Mel then asked, "Where were you last night after the rehearsal?"

 

"I went home to do some work on my next script," Imry answered warily.

 

"Can anybody back you up on this?"

 

"Maybe someone in the apartment complex where I live noticed me come in or took note that my car was parked in my assigned place."

 

"Give me your address."

 

Imry did so. And Mel asked another question. "Were you on good terms with Dennis Roth?"
Imry hesitated just a second too long. "As actors go, he was okay."

 

"That's not what I asked."

 

"I'll be honest with you. I thought he was a good actor or I wouldn't haven't engaged him for this role. He looked the part. But I didn't much like his attitude."

 

"Why was that?"
"He didn't want to stick to the script."

 

Mel closed his notebook and said, "I'll be asking you more questions later."

 

When Mel confirmed that Imry's office had been gone over already, he went through the paperwork there and found the number for the registrar. He had to explain patiently that he was Detective VanDyne and that a student had been murdered. He needed the telephone number for his next of kin. He was told he had to come in in person and show his credentials.

 

"I'll send one of my officers. I need to be available here."
He called his office and told his assistant toarm himself with a badge and fetch the phone number for the victim's family and call him back.

 

When this was finally accomplished, he rang the number. There was only an answering machine with a woman's voice saying, "We're out of town on our second honeymoon," followed by a silly giggle. "Leave a message and we'll get back to you." But the next voice was artificial. "This mailbox is full. Try again later."
The only thing Jane and Shelley learned from the early evening news was that the theater was indeed the site of the murder, and that a young actor from the local college had died under mysterious circumstances. The police were still trying to find the victim's family to notify them before a name would be released.
Mike and Katie had gone to fetch a Chinese meal for both families. Shelley's daughter Denise was still at her swim class. Her son was playing a new Nintendo game with Jane's son Todd at the Nowack house. Both Jane and Shelley were glad none of them were watching the news.
"So it's an actor. A young one. That excludes John and Gloria Bunting, and the director," Shelley said. "Still, it could be Joani. It's trendy to call both sexes 'actor' these days."
"You don't approve of that?"

 

"I do approve.
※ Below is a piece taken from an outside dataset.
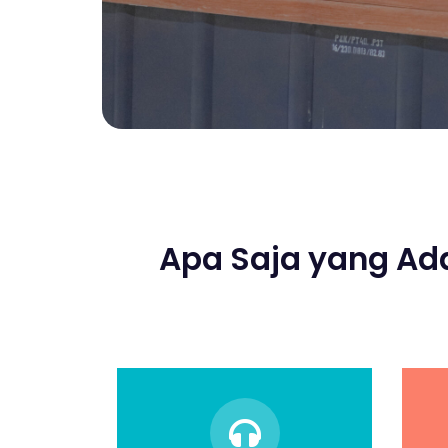
Apa Saja yang Ada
I'm just saying it's not necessar-

 

ily a young
man.
But it could be that nice Bill Denk who plays the old butler, or Jake Stanton, who's the younger brother. Or maybe Denny Roth." Shelley said. "But it eliminates Professor Imry. He's not an actor."
"We know that," Jane said. "He's not much older than the students. The police might know his name but not necessarily that he wasn't one of the young actors."
"I suppose somebody could identify him, though. Whoever found him. Or her."
"It might have simply been someone from a janitorial service. Someone who wasn't ever around except when no one else was there, or just a botched robbery that went horribly wrong when the robber realized that somebody saw him."